(continuando...)
Fomos jantar. Eu estava perturbadíssima, mal conseguia falar. Se tivéssemos a chave do armazém não teria sido preciso tomar aquelas medidas heróicas [heróicas ou ridículas?] e tínhamos começado a medicação mais cedo. Podia ser que assim o menino sobrevivesse. Da forma como ele estava agora, era quase certo que estava condenado!
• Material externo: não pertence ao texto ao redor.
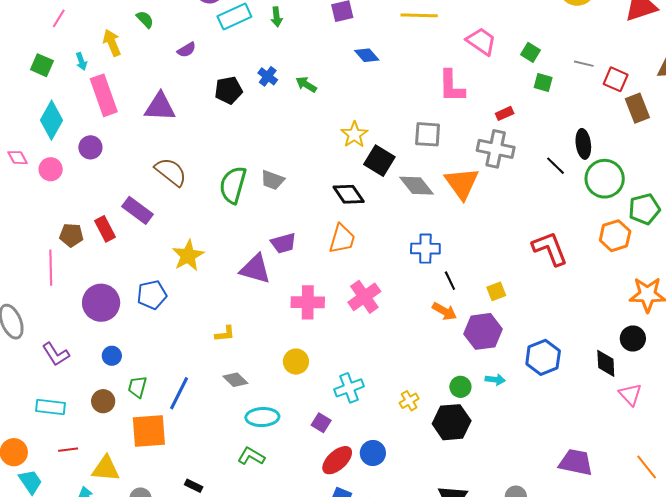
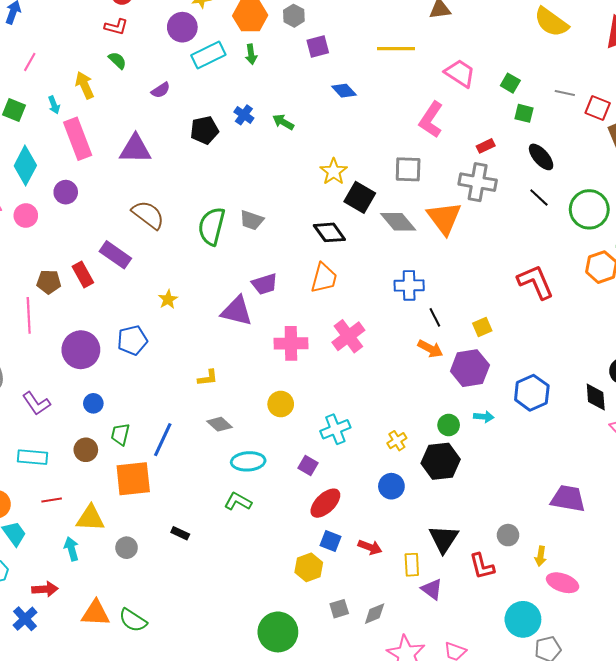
pink L-shape: (452, 86) -> (431, 120), turned 36
black ellipse: (583, 144) -> (541, 157), moved, turned -32
yellow star: (188, 256) -> (168, 299), size x0.6
blue circle: (373, 453) -> (391, 486), moved

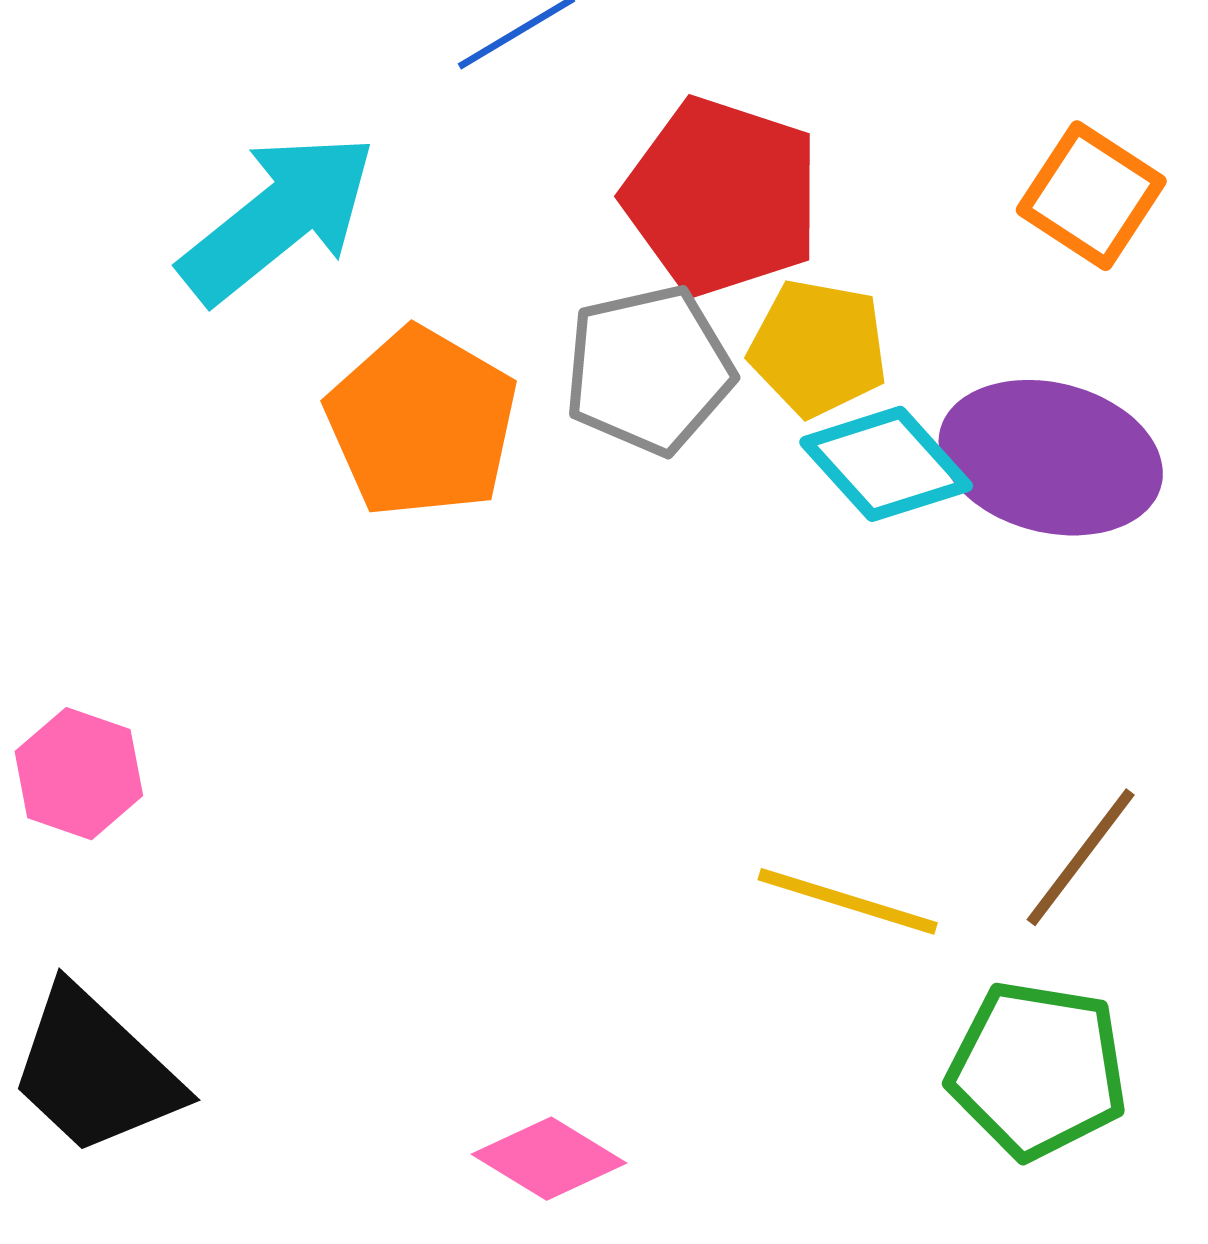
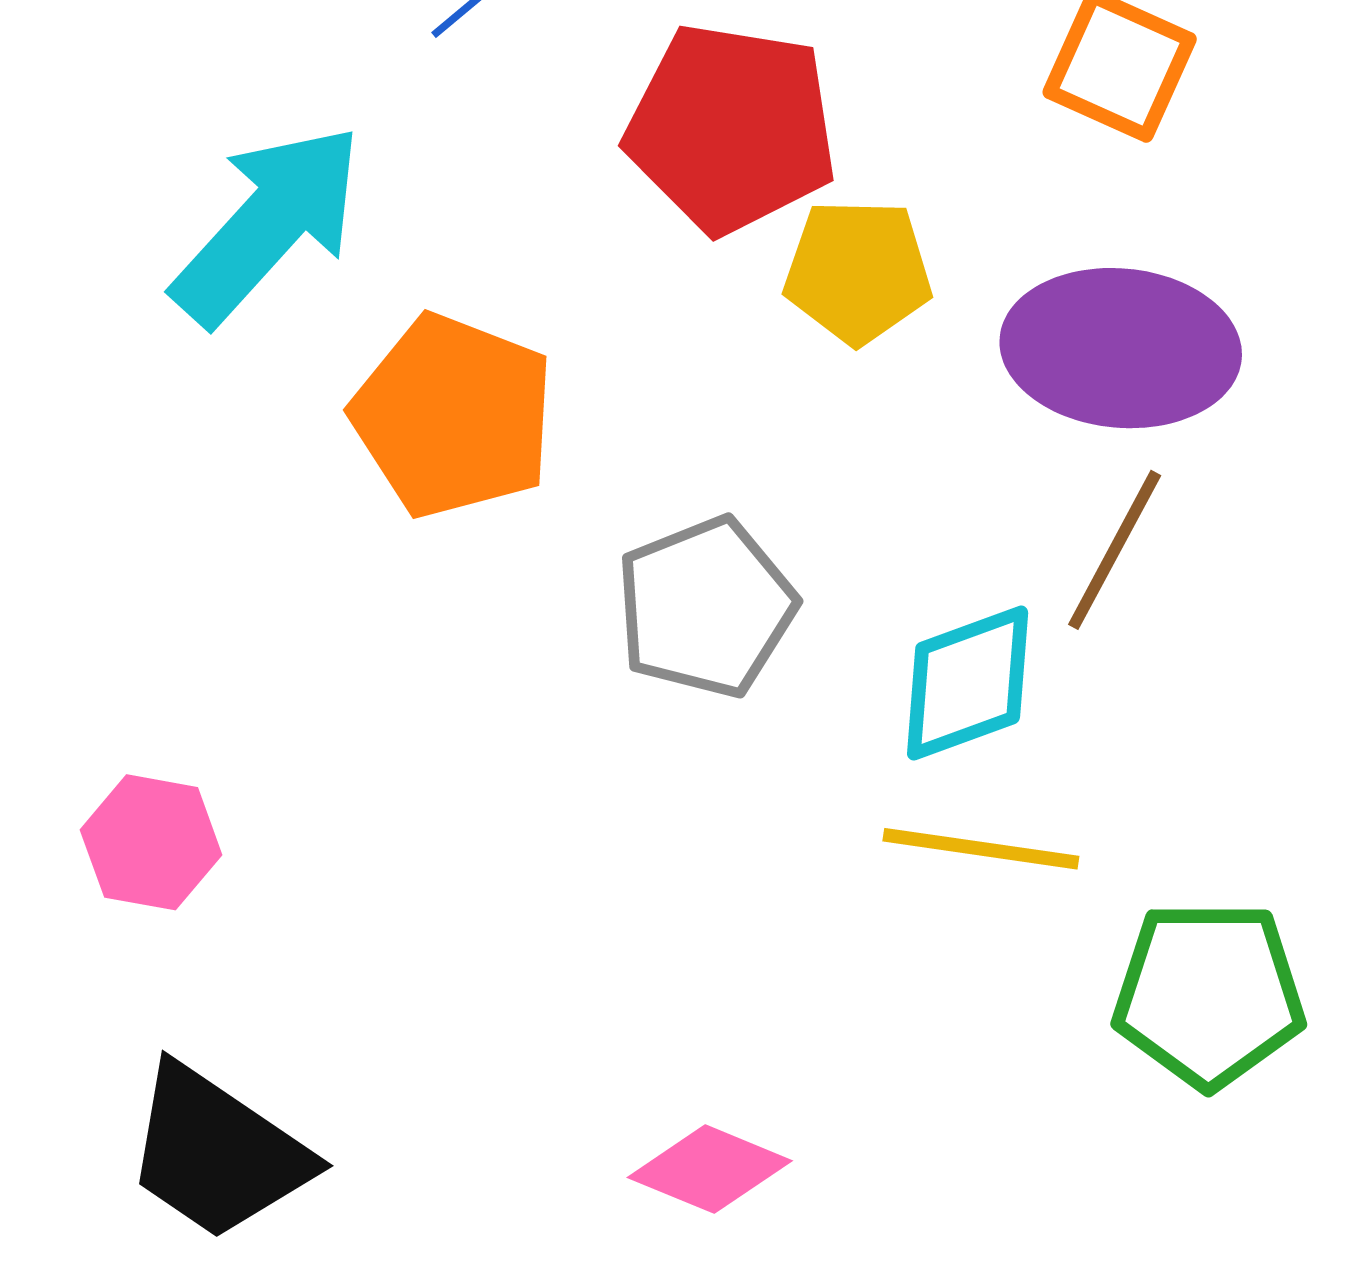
gray pentagon: (649, 370) -> (706, 607), moved
cyan diamond: (886, 464) -> (968, 683), moved, turned -59
brown line: (1081, 857) -> (1115, 550), moved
– Tens razão, mas isto está sempre a acontecer. Antes de o Sr. Sousa ir para Nampula eu pedi-lhe a chave do armazém. Já sabia que isto ia suceder. Mas ele disse que não, que não era preciso, que tinha abastecido os armários com os medicamentos essenciais e que não dava a chave a ninguém!
– Os medicamentos essenciais? Nem adrenalina havia… nem havia manitol!
– Pois, mas o que é que queres? A ti perguntou-te alguma coisa? Se sugerias algum medicamento para ficar à disposição?
– Não, claro. Nem sequer me avisou que ia a Nampula.
– É por isso que a Irmã Sarala está exausta. Ela é indiana e pertence a uma família muito importante na Índia. São ministros, directores de grandes empresas, donos de hospitais… Antes de ir de férias até foi uns dias para a praia para ver se recuperava um pouco a disposição e eles não a verem naquele estado. Qualquer dia a família não a deixa regressar…
– Pois… não admira.
– Mas possivelmente não nos deixou a chave porque ele próprio deve ter roubado muitos medicamentos e foi vendê-los a Nampula.
– Credo! O Sr. Sousa?
– Sim, o Sr. Sousa! Ele até é boa pessoa, trabalhador, interessa-se pelos doentes e é muito nosso amigo. Tem-nos ajudado muito. Mas quando rouba, não rouba só um ou dois comprimidos, é logo aos milhares.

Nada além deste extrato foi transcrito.